Ad avviso dei giudici di Piazza Cavour, in particolare, anche a seguito dell’entrata in vigore della l. 31 dicembre 2012, n. 247 (recante “Nuova disciplina dell’ordinamento della professione forense”) in sede penale l’autodifesa non può ritenersi consentita in difetto di una previsione di legge ad hoc (nel caso di specie, l’imputato era un soggetto abilitato all’esercizio della professione forense innanzi alle magistrature superiori).

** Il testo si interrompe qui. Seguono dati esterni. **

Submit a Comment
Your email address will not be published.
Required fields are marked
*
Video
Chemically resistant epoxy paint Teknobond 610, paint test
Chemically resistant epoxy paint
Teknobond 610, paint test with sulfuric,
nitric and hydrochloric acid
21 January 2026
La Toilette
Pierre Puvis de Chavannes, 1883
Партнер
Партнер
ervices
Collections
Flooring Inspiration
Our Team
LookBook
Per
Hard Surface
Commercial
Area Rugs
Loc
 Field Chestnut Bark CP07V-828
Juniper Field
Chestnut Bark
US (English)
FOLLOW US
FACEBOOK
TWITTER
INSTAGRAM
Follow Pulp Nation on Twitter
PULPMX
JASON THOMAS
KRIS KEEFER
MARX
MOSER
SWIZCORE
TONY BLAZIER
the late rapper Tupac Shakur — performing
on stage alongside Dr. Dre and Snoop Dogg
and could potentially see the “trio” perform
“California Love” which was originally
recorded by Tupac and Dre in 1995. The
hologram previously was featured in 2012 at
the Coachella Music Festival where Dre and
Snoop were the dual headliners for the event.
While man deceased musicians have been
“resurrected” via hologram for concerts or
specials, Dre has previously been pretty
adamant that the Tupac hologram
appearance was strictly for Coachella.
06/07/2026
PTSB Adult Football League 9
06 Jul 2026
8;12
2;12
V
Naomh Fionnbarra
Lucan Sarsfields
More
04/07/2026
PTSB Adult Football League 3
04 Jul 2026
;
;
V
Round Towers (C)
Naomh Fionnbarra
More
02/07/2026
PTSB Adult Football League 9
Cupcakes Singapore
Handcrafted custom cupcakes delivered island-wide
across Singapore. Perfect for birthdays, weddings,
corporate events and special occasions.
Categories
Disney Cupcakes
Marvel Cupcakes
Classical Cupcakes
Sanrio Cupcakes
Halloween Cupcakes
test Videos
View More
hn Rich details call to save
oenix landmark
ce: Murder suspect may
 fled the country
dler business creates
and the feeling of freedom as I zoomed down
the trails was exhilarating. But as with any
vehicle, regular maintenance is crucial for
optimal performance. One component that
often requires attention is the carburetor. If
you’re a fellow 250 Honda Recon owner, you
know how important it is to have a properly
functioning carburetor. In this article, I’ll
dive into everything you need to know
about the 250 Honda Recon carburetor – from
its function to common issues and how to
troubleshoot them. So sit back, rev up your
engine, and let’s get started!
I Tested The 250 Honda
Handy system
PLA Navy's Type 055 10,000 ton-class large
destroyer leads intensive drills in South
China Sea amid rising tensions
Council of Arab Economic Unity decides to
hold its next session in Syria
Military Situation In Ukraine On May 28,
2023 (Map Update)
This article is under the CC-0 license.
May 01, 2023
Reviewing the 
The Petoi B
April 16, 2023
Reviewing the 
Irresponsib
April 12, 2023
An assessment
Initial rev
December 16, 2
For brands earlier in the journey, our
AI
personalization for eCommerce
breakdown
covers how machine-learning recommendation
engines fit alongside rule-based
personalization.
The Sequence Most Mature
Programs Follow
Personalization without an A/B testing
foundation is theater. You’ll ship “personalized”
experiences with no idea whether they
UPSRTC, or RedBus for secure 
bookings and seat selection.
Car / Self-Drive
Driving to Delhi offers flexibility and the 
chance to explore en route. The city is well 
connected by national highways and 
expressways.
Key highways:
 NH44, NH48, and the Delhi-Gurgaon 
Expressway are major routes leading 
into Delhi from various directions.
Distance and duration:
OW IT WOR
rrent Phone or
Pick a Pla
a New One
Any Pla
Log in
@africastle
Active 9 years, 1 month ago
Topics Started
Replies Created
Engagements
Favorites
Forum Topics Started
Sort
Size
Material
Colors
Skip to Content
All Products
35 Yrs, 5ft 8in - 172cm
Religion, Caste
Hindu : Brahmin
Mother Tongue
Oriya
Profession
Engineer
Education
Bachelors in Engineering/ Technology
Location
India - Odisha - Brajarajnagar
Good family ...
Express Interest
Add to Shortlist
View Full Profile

In motivazione la Corte, nell’evidenziare come debba ritenersi infondata la tesi secondo cui il ricorrente sarebbe legittimato a difendersi da solo in virtù della Convenzione europea dei diritti dell’uomo, prende le mosse richiamando quei precedenti giurisprudenziali in base ai quali “la normativa interna che esclude la difesa personale della parte nel processo penale non si pone in contrasto con l’art. 6 paragrafo terzo lett. c) della Convenzione europea dei diritti dell’uomo – che prevede la possibilità di autodifesa – in quanto il diritto all’autodifesa non è assoluto, ma limitato dal diritto dello Stato ad emanare disposizioni concernenti la presenza di avvocati davanti ai tribunali allo scopo di assicurare una buona amministrazione della giustizia” (Cass. pen. Sez. I Sent., 29-01-2008, n. 7786, rv. 239237); conclusioni, per altro, ribadite anche dalla Corte costituzionale nella sentenza n. 188 del 1980 secondo la quale “alla Convenzione Europea dei diritti dell’uomo, il cui art. 6, n. 3, lett. c) prevede la possibilità di autodifesa esclusiva, non può attribuirsi il significato proposto dal ricorrente, rilevando che “la Commissione stessa ha avuto occasione di affermare che il diritto all’autodifesa non è assoluto, ma limitato dal diritto dello Stato interessato ad emanare disposizioni concernenti la presenza di avvocati davanti ai tribunali (ric. 722/60)” e che nei giudizi dinanzi ai Tribunali Superiori “nulla si oppone ad una diversa disciplina purchè emanata allo scopo di assicurare una buona amministrazione della giustizia (ric. 727/60 e 722/60)”.

Quanto, poi, alla legge n. 247 del 31 dicembre 2012, n. 247 (Nuova disciplina dell’ordinamento della professione forense) i giudici osservano come si tratti di norma a carattere generale, che va necessariamente coordinata con le prescrizioni specifiche di ogni ramo dell’ordinamento e delle relative previsioni procedurali: la attività forense – si precisa – è attività diretta alla difesa dei diritti e, come tale, è componente indefettibile dello Stato di diritto, presidio dei diritti dei cittadini e garanzia della loro tutela; strumento di accesso alla giustizia da parte di tutti attraverso la previsione del difensore d’ufficio e del gratuito patrocinio (vedi punti 7 e 8 della motivazione).

In conclusione, pertanto, anche a seguito dell’entrata in vigore della l. 31 dicembre 2012, n. 247, non è consentita la autodifesa nel processo penale neppure qualora l’imputato sia un soggetto abilitato all’esercizio della professione forense innanzi alle magistrature superiori.